Angels fall short (OK, way short) on Tanaka …
The Masahiro Tanaka sweepstakes are over, and after all the speculation and all the anticipation, he wound up with the team that seemed to make the most sense from the onset: The Yankees, who badly need pitching, can spend with the best of them, will hardly have to pay Alex Rodriguez in 2014 and have now abandoned any faint hopes to get under the $189 million luxury tax.
The Angels still hold on to those expectations.
They have roughly $15 million of wiggle room before surpassing that tax threshold, which is enough money to sign a free-agent starting pitcher but ultimately wasn’t enough to even compete for Tanaka. The Yankees got him on a seven-year, $155 million contract, with an opt-out after the fourth year, according to Ken Rosenthal.
The Angels knew Tanaka well and liked him a lot, but for them, any deal in excess of $100 million meant going over the tax. With Albert Pujols and Josh Hamilton combining to make $196 million over the next four years, and Mike Trout one year away from making major dollars, another mega contract was just too much of a gamble for them. That’s probably why they didn’t bother to meet with him in California two weeks ago, or why they weren’t among the five teams to reportedly submit an offer; the chances were too slim.
So, what now?
In a word (or two), Matt Garza.
The Angels have targeted Garza ever since Jason Vargas signed with the Royals in late November. The two actually share the same agent, Nez Balelo, who also represents third baseman David Freese, who filed an arbitration number $1.9 million higher than what the Angels filed last week. Small world, right? Garza has always seemed a lot more realistic than Tanaka because the contract and the amount of suitors are smaller, but the Angels still aren’t expected to overpay. Agree with it or not, they don’t feel they have to add another starter after acquiring two young, cost-controlled lefties in Tyler Skaggs and Hector Santiago for Mark Trumbo, a duo that joins Jered Weaver, C.J. Wilson and Garrett Richards in the projected rotation.

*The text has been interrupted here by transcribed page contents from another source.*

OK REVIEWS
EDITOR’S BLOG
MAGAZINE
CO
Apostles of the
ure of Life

I don’t expect the Tanaka signing to impact Garza’s price. They’re on two completely different stratospheres. But one potential ripple effect is that the Diamondbacks have liked Garza for a while, and they have money to burn after not being able to sign Tanaka or Shin-Soo Choo. A resolution could come soon (you know, since we’re like three weeks away from Spring Training).

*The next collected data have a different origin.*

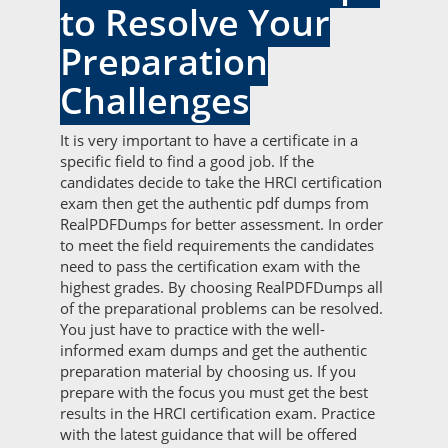
to Resolve Your
Preparation
Challenges
It is very important to have a certificate in a
specific field to find a good job. If the
candidates decide to take the HRCI certification
exam then get the authentic pdf dumps from
RealPDFDumps for better assessment. In order
to meet the field requirements the candidates
need to pass the certification exam with the
highest grades. By choosing RealPDFDumps all
of the preparational problems can be resolved.
You just have to practice with the well-
informed exam dumps and get the authentic
preparation material by choosing us. If you
prepare with the focus you must get the best
results in the HRCI certification exam. Practice
with the latest guidance that will be offered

If Garza’s price demands don’t go down, then the Angels will move on to the next tier, to the likes of Bronson Arroyo and Chris Capuano and Paul Maholm. Chances are, they’ll add someone this month. But I think they’ll wait for a fair price (and this is the month for fair prices). They still aren’t expected to give up a Draft pick in order to sign Ubaldo Jimenez or Ervin Santana.
Nobody wants to hear this, but if they don’t feel comfortable with any of the free-agent-salary demands, they can always keep their remaining funds and wait ’til next year, when Max Scherzer, James Shields and Jon Lester will make up a much more talented free-agent crop of starters.